Question 2 Multiple Choice
A researcher asks about general life satisfaction at the end of a long section about recent personal setbacks and regrets. Compared to placing the life satisfaction question first, this order will likely:
AHave no effect, since life satisfaction is a stable trait unaffected by question order
BProduce lower satisfaction ratings, because the preceding questions prime negative thoughts that are still cognitively accessible
CProduce higher satisfaction ratings, because participants feel relief and contrast their hardships against their baseline
DProduce more honest responses, since participants are in a more reflective and introspective state
This is a question order effect driven by the availability heuristic: the preceding questions about setbacks make negative experiences cognitively accessible, so they are disproportionately weighted when assessing overall life satisfaction. Survey responses are not retrieved from a stable mental file — they are constructed in the moment from whatever is most accessible. Randomizing question order within sections is a practical defense against the worst of these effects.
Question 3 True / False
A question about general happiness placed after several questions about recent disappointments will tend to produce lower happiness ratings than the same question placed at the beginning of the survey.
TTrue
FFalse
Answer: True
Question order effects are well-documented and operate through priming and the availability heuristic.
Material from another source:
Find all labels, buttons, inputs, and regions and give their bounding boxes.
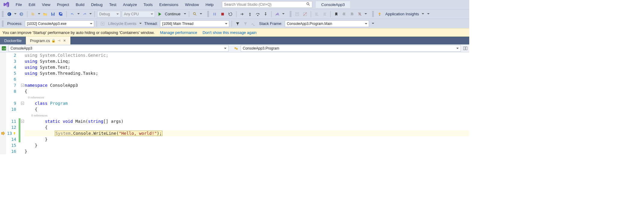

Questions that activate negative affect or make negative memories cognitively salient raise the weight of those experiences in subsequent judgments. This is not random noise — it is a predictable psychological mechanism that must be controlled for in survey design.
Question 4 True / False
Adding more questions to a survey increases its validity by providing more data points about the construct being measured.
TTrue
FFalse
Answer: False
Validity is about whether questions accurately measure the intended construct, not about quantity. Poorly worded items — leading questions, double-barreled items, ambiguous phrasing — reduce validity regardless of how many items are included. A short survey of well-designed questions is more valid than a long survey contaminated by bias. Length can improve reliability (by averaging over more observations) but does not guarantee validity.
Question 5 Short Answer
What is acquiescence bias, and how does including reverse-keyed items in a Likert-scale survey help detect and correct for it?
Think about your answer, then reveal below.
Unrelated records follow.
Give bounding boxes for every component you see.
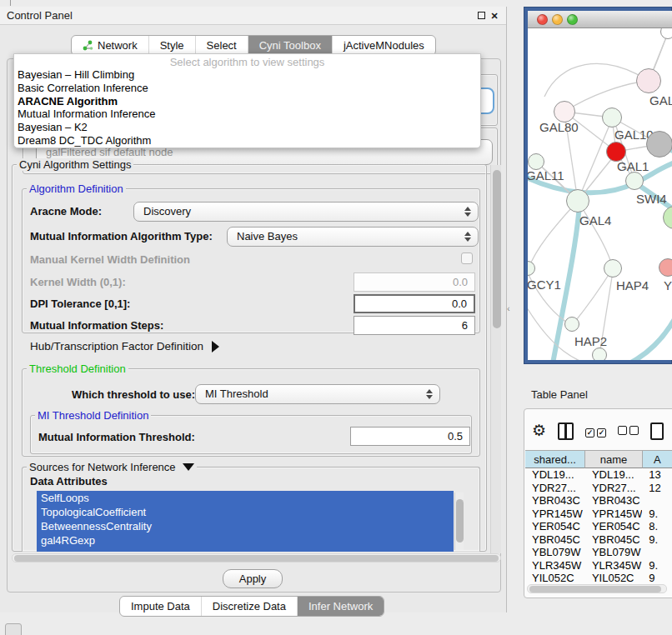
hub-definition-label: Hub/Transcription Factor Definition xyxy=(30,340,203,352)
hap4-node[interactable] xyxy=(604,259,622,278)
table-cell: YBR043C xyxy=(585,494,642,508)
network-icon xyxy=(83,40,93,51)
tab-jactivemnodules[interactable]: jActiveMNodules xyxy=(332,36,435,55)
gal-node[interactable] xyxy=(636,68,661,93)
algorithm-dropdown-placeholder: Select algorithm to view settings xyxy=(14,54,480,68)
apply-button[interactable]: Apply xyxy=(223,569,283,588)
gal4-node[interactable] xyxy=(566,189,589,212)
minimized-panel-button[interactable] xyxy=(5,623,22,635)
settings-horizontal-scrollbar[interactable] xyxy=(12,553,501,562)
column-header-name[interactable]: name xyxy=(585,450,643,468)
kernel-width-label: Kernel Width (0,1): xyxy=(30,276,126,288)
table-cell xyxy=(642,494,672,508)
select-all-columns-icon[interactable]: ✓✓ xyxy=(585,425,606,438)
mac-zoom-icon[interactable] xyxy=(567,14,578,25)
mi-threshold-field[interactable]: 0.5 xyxy=(350,427,470,446)
algorithm-definition-title: Algorithm Definition xyxy=(27,182,126,195)
gear-icon[interactable]: ⚙ xyxy=(532,422,546,439)
table-cell: YBR043C xyxy=(525,494,585,508)
manual-kernel-checkbox[interactable] xyxy=(461,252,473,264)
algorithm-option[interactable]: Bayesian – Hill Climbing xyxy=(14,68,480,82)
tab-label: Network xyxy=(98,36,138,55)
y-node[interactable] xyxy=(659,258,672,277)
tab-infer-network[interactable]: Infer Network xyxy=(297,597,384,616)
table-row[interactable]: YBR043CYBR043C xyxy=(525,494,672,508)
gal11-node[interactable] xyxy=(528,153,544,170)
table-row[interactable]: YER054CYER054C8. xyxy=(525,520,672,533)
data-attributes-list[interactable]: SelfLoopsTopologicalCoefficientBetweenne… xyxy=(37,491,454,552)
control-panel-titlebar xyxy=(0,7,506,25)
node-label-y: Y xyxy=(664,278,672,292)
column-header-a[interactable]: A xyxy=(643,450,672,468)
mi-type-label: Mutual Information Algorithm Type: xyxy=(30,230,213,242)
tab-cyni-toolbox[interactable]: Cyni Toolbox xyxy=(248,36,332,55)
attribute-item[interactable]: SelfLoops xyxy=(37,491,454,505)
algorithm-option[interactable]: Basic Correlation Inference xyxy=(14,82,480,95)
table-row[interactable]: YLR345WYLR345W9. xyxy=(525,559,672,572)
table-cell: 9. xyxy=(642,559,672,572)
mac-close-icon[interactable] xyxy=(537,14,548,25)
network-canvas[interactable]: GALGAL80GAL10GAL1GAL11SWI4GAL4GCY1HAP4YH… xyxy=(528,28,672,360)
mi-steps-field[interactable]: 6 xyxy=(354,316,475,335)
combo-spinner-icon xyxy=(464,202,471,221)
algorithm-option[interactable]: Mutual Information Inference xyxy=(14,108,480,121)
table-cell: YPR145W xyxy=(585,508,642,521)
column-header-shared[interactable]: shared... xyxy=(525,450,585,468)
aracne-mode-combo[interactable]: Discovery xyxy=(133,202,479,222)
sources-title-toggle[interactable]: Sources for Network Inference xyxy=(27,461,197,473)
gal10-node[interactable] xyxy=(602,108,622,128)
attribute-item[interactable]: gal4RGexp xyxy=(37,533,454,548)
attribute-item[interactable]: BetweennessCentrality xyxy=(37,519,454,533)
aracne-mode-label: Aracne Mode: xyxy=(30,205,102,218)
table-row[interactable]: YPR145WYPR145W9. xyxy=(525,508,672,521)
algorithm-option[interactable]: ARACNE Algorithm xyxy=(14,95,480,108)
tab-label: Select xyxy=(207,36,237,55)
table-row[interactable]: YIL052CYIL052C9 xyxy=(525,572,672,582)
hub-definition-toggle[interactable]: Hub/Transcription Factor Definition xyxy=(30,340,219,352)
dpi-tolerance-field[interactable]: 0.0 xyxy=(354,294,475,313)
which-threshold-value: MI Threshold xyxy=(205,388,268,400)
settings-vertical-scrollbar[interactable] xyxy=(490,165,501,553)
close-window-icon[interactable]: ✕ xyxy=(489,11,499,21)
table-row[interactable]: YBL079WYBL079W xyxy=(525,546,672,559)
table-cell: 9. xyxy=(642,508,672,521)
unlabeled-node[interactable] xyxy=(646,131,672,158)
table-cell: YBL079W xyxy=(525,546,585,559)
combo-spinner-icon xyxy=(426,385,433,403)
tab-select[interactable]: Select xyxy=(195,36,248,55)
algorithm-option[interactable]: Bayesian – K2 xyxy=(14,121,480,134)
split-pane-icon[interactable] xyxy=(558,422,574,440)
node-attribute-table[interactable]: shared...nameA YDL19...YDL19...13YDR27..… xyxy=(525,450,672,582)
table-horizontal-scrollbar[interactable] xyxy=(527,584,667,593)
table-row[interactable]: YBR045CYBR045C9. xyxy=(525,533,672,547)
mi-steps-label: Mutual Information Steps: xyxy=(30,319,163,332)
table-cell: YER054C xyxy=(525,520,585,533)
tab-discretize-data[interactable]: Discretize Data xyxy=(201,597,297,616)
tab-label: Infer Network xyxy=(308,597,373,616)
tab-network[interactable]: Network xyxy=(72,36,148,55)
mac-minimize-icon[interactable] xyxy=(552,14,563,25)
which-threshold-combo[interactable]: MI Threshold xyxy=(195,384,440,404)
unlabeled-node[interactable] xyxy=(592,348,607,360)
kernel-width-field[interactable]: 0.0 xyxy=(354,272,475,292)
table-row[interactable]: YDR27...YDR27...12 xyxy=(525,482,672,495)
float-window-icon[interactable] xyxy=(476,11,486,21)
deselect-all-columns-icon[interactable] xyxy=(618,425,639,438)
algorithm-option[interactable]: Dream8 DC_TDC Algorithm xyxy=(14,134,480,148)
document-icon[interactable] xyxy=(650,422,664,440)
table-cell: 12 xyxy=(642,482,672,495)
mi-type-combo[interactable]: Naive Bayes xyxy=(227,227,479,247)
table-cell xyxy=(642,546,672,559)
swi4-node[interactable] xyxy=(625,172,644,190)
tab-style[interactable]: Style xyxy=(148,36,195,55)
table-cell: 9 xyxy=(642,572,672,582)
tab-impute-data[interactable]: Impute Data xyxy=(120,597,201,616)
which-threshold-label: Which threshold to use: xyxy=(72,388,195,401)
cyni-algorithm-settings-title: Cyni Algorithm Settings xyxy=(17,158,133,171)
attribute-item[interactable]: TopologicalCoefficient xyxy=(37,505,454,519)
table-row[interactable]: YDL19...YDL19...13 xyxy=(525,468,672,482)
panel-splitter-handle[interactable]: ‹ xyxy=(507,303,519,315)
attribute-list-scrollbar[interactable] xyxy=(454,492,464,550)
node-label-hap4: HAP4 xyxy=(616,278,649,292)
hap2-node[interactable] xyxy=(564,317,579,332)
Model answer: Acquiescence bias is the tendency to agree with survey items regardless of content — respondents systematically lean toward 'agree' or 'strongly agree' independent of what the item says. Reverse-keyed items state the opposite of the measured construct, so a high scorer on the trait should *disagree* with them. If a respondent agrees with both regular and reverse-keyed items equally, that pattern flags acquiescence. Researchers can identify affected respondents and correct scores accordingly.
Acquiescence bias is particularly problematic for agree/disagree and true/false formats. If all items on a scale point the same direction, there is no way to distinguish genuine agreement from systematic acquiescence. Reverse-keyed items create an internal consistency check and allow researchers to separate authentic responses from response style artifacts.